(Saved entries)
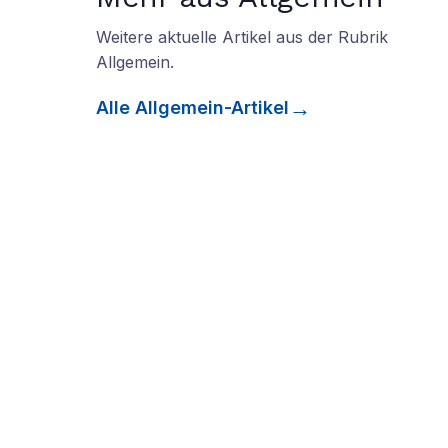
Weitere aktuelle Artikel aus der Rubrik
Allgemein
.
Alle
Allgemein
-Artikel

...

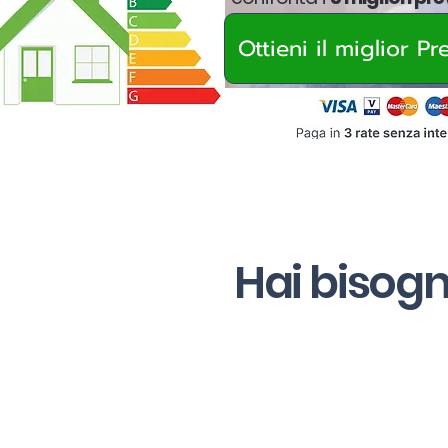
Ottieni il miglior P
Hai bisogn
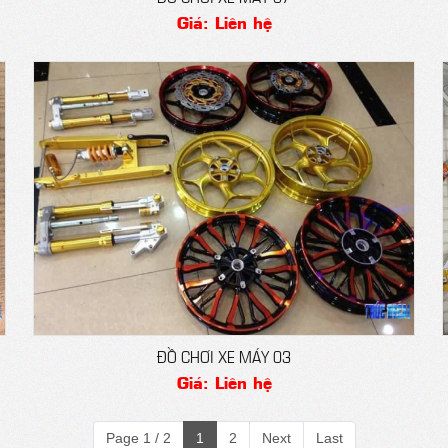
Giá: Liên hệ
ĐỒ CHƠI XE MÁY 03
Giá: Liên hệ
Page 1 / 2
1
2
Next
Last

**Task requirements:** Identify how many lines in the entries above contain the word "Artikel" and provide only that figure.

**Output below:** 2